Below is an example of how you can modify your code to add and later query different namespaces for the backstories. Essentially, when adding your documents you supply a namespace (one per employee/backstory), and when retrieving, you pass that same namespace via the retriever’s search_kwargs.
Updating Document Insertion
If you’re adding documents directly via texts (or chunks), you can pass the namespace as follows:
# For each employee, add their backstory texts with a unique namespace.
pineconeVectorStore.add_texts(["Backstory for Employee 1"], namespace="employee1")
pineconeVectorStore.add_texts(["Backstory for Employee 2"], namespace="employee2")
pineconeVectorStore.add_texts(["Backstory for Employee 3"], namespace="employee3")

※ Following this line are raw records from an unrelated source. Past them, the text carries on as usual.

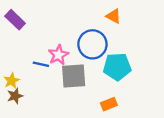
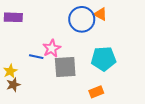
purple rectangle: (15, 20) -> (13, 17), turned -42
blue circle: (92, 44) -> (82, 19), moved

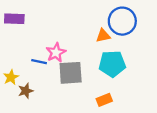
orange triangle: (100, 14) -> (103, 36), moved, turned -40
blue circle: (82, 19) -> (122, 21), moved
brown star: (13, 85) -> (26, 91), moved

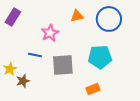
purple rectangle: (14, 19) -> (13, 17), turned -60
orange triangle: (103, 36) -> (77, 16), moved
pink star: (56, 53) -> (50, 33), moved

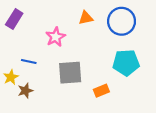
blue line: (35, 55) -> (29, 62), moved
cyan pentagon: (100, 57) -> (126, 63), moved
orange rectangle: (93, 89) -> (101, 91), moved

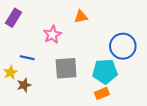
blue circle: (122, 21) -> (123, 46), moved
cyan pentagon: (126, 63) -> (105, 71), moved
orange rectangle: (101, 91) -> (102, 93), moved

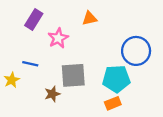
purple rectangle: (13, 18) -> (34, 20), moved
brown star: (24, 85) -> (52, 94), moved

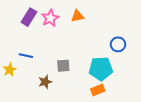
pink star: (58, 38) -> (50, 18), moved
blue circle: (136, 51) -> (118, 44), size x0.6
gray square: (73, 75) -> (63, 66), size x0.6

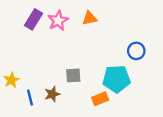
blue line: (26, 56) -> (30, 98), moved, turned 64
orange rectangle: (98, 90) -> (100, 99), moved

If you’re using a helper function like your get_pineconeVectorStore, you can add an optional namespace parameter and forward it to the underlying call. For instance:
def get_pineconeVectorStore(text_chunks, indexName, namespace=None):
embeddings = OpenAIEmbeddings(
deployment="text-embedding-ada-002",
model="text-embedding-ada-002",
chunk_size=10
)
pineconeVectorStore = Pinecone.from_texts(
text_chunks,
embeddings,
index_name=indexName,
namespace=namespace # Pass the desired namespace here.
)
return pineconeVectorStore
Now, when you call the function, you can do:
# Example: Creating a vector store for Employee 1's backstory only.

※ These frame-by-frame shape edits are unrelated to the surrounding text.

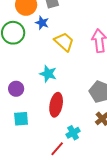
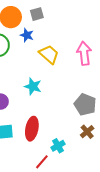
red ellipse: (56, 105) -> (32, 129), moved

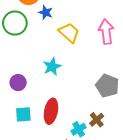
cyan star: (33, 86) -> (52, 67), turned 30
brown cross: (87, 132) -> (97, 120), moved

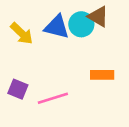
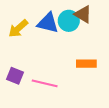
yellow arrow: (22, 33) -> (18, 28), turned 95
pink line: (53, 98) -> (45, 83), turned 30

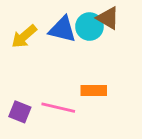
orange rectangle: (86, 64) -> (94, 90), moved
purple square: (15, 76) -> (20, 112), moved

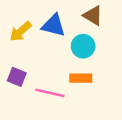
cyan circle: (89, 27) -> (83, 46), moved
purple square: (20, 112) -> (17, 77), moved

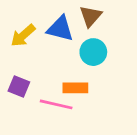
brown triangle: (93, 16) -> (91, 16), moved, turned 40
orange rectangle: (81, 78) -> (75, 88), moved

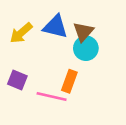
brown triangle: (91, 16) -> (83, 32), moved
orange rectangle: (75, 88) -> (69, 81), turned -70

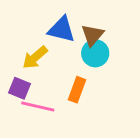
yellow arrow: (21, 33) -> (35, 57), moved
pink line: (52, 96) -> (38, 107), moved

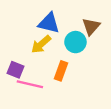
brown triangle: (92, 35) -> (91, 26), moved
yellow arrow: (35, 57) -> (41, 44), moved

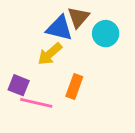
brown triangle: (91, 26) -> (78, 17), moved
cyan circle: (75, 42) -> (106, 34), moved

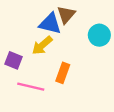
cyan circle: (106, 34) -> (99, 35), moved
purple square: (19, 85) -> (14, 60), moved

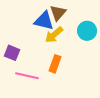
yellow arrow: (42, 45) -> (54, 35), moved

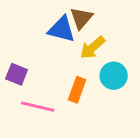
cyan circle: (87, 31) -> (114, 76), moved
yellow arrow: (54, 35) -> (93, 48), moved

employee1_vectorstore = get_pineconeVectorStore(employee1_text_chunks, pineconeIndexName, namespace="employee1")
Updating Retrieval
When building the ConversationalRetrievalChain (or any query that uses the retriever), you can restrict the search to a specific namespace by updating the retriever creation. For example, update your get_conversation_chain to accept a namespace parameter and use it when calling as_retriever:
def get_conversation_chain(vectorstore, namespace=None):
llm = ChatOpenAI(model="gpt-3.5-turbo", max_tokens=50)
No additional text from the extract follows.